Texto. Hay un hombre de Ciudad del Cabo que se desplaza todos los días a la población negra de Crossroads. Pasa las mañanas dando clases de inglés en una de las escuelas locales, las tardes como entrenador de rugby o criquet según la estación, y las noches vagando por las calles, intentando convencer a los jóvenes de que no formen bandas ni cometan delitos, y de que no deberían probar las drogas. Se le conoce como el Converso de Crossroads.
Nadie nace con prejuicios en sus corazones, aunque a algunas personas se los inculcan a una edad temprana. Esto fue particularmente cierto en Stoffel van den Berg. Stoffel nació en Ciudad del Cabo, y nunca en su vida viajó al extranjero. Sus antepasados habían emigrado de Holanda en el siglo XVIII y Stoffel creció acostumbrado a tener criados negros que debían obedecer hasta el menor de sus caprichos.
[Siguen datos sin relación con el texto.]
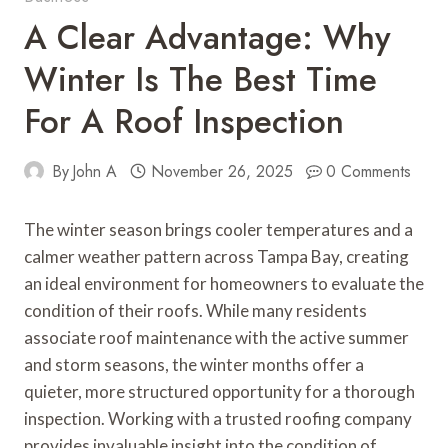
A Clear Advantage: Why
Winter Is The Best Time
For A Roof Inspection
By
John A
November 26, 2025
0 Comments
The winter season brings cooler temperatures and a
calmer weather pattern across Tampa Bay, creating
an ideal environment for homeowners to evaluate the
condition of their roofs. While many residents
associate roof maintenance with the active summer
and storm seasons, the winter months offer a
quieter, more structured opportunity for a thorough
inspection. Working with a trusted roofing company
provides invaluable insight into the condition of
Si los muchachos (ningún criado parecía tener nombre, fuera cual fuera su edad) no obedecían las órdenes de Stoffel, recibían una paliza o no se les daba de comer. Si realizaban bien un trabajo, no les daban las gracias, y nunca recibían alabanzas. ¿Para qué molestarse en dar las gracias a alguien que ha sido puesto en la tierra para servirte?
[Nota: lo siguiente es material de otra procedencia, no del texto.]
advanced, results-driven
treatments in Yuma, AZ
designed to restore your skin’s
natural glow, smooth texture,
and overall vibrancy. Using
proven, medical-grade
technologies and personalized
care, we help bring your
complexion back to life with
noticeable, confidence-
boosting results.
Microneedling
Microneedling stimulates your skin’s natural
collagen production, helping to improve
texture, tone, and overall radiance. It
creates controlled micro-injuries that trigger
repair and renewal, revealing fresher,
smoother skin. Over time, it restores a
Cuando Stoffel asistió a su primera escuela primaria en El Cabo, este prejuicio irreflexivo se consolidó, con clases llenas de niños blancos cuyos profesores eran blancos. Los pocos negros con los que se cruzaba en la escuela eran las encargadas de limpiar los lavabos, que no podían utilizar.
Durante sus años de escuela, Stoffel se destacó en clase, sobre todo en matemáticas, pero era un superdotado en el campo de juego.
En su último año de escuela, aquel bóer rubio de metro ochenta y cinco jugaba en el primer equipo de rugby en invierno y en el primer equipo de criquet en verano. Ya se hablaba de que jugaría al rugby o al criquet con los Springboks antes de que solicitara una plaza en la universidad. Varios delegados de universidades le visitaron en su último año de colegio para ofrecerle becas, y por consejo de su director, apoyado por su padre, eligió la de Stellenbosch.
Los incesantes progresos de Stoffel continuaron desde el momento que pisó el recinto universitario. En el primer año fue elegido para batear en primer lugar por la universidad cuando uno de los bateadores oficiales se lesionó. No se perdió un partido durante el resto de la temporada. Dos años después, capitaneaba un equipo titular invicto, y logró cien puntos para la Provincia Occidental sobre Natal.
Al dejar la universidad, Stoffel fue contratado por el Barclays Bank para su departamento de relaciones públicas, aunque le dejaron claro en la entrevista que la principal prioridad era conseguir que el Barclays ganara la copa de criquet Interbancos.
Llevaba en el banco unas pocas semanas cuando los seleccionadores de Springbok le escribieron para informarle de que era candidato al equipo de criquet de Sudáfrica que se estaba preparando para la inminente gira por Inglaterra. El banco recibió la noticia con satisfacción, y le dijo que podía tomar todo el tiempo libre que necesitara para prepararse. Soñaba con lograr cien puntos en Newlands, y tal vez incluso, algún día, en Lord's. [5]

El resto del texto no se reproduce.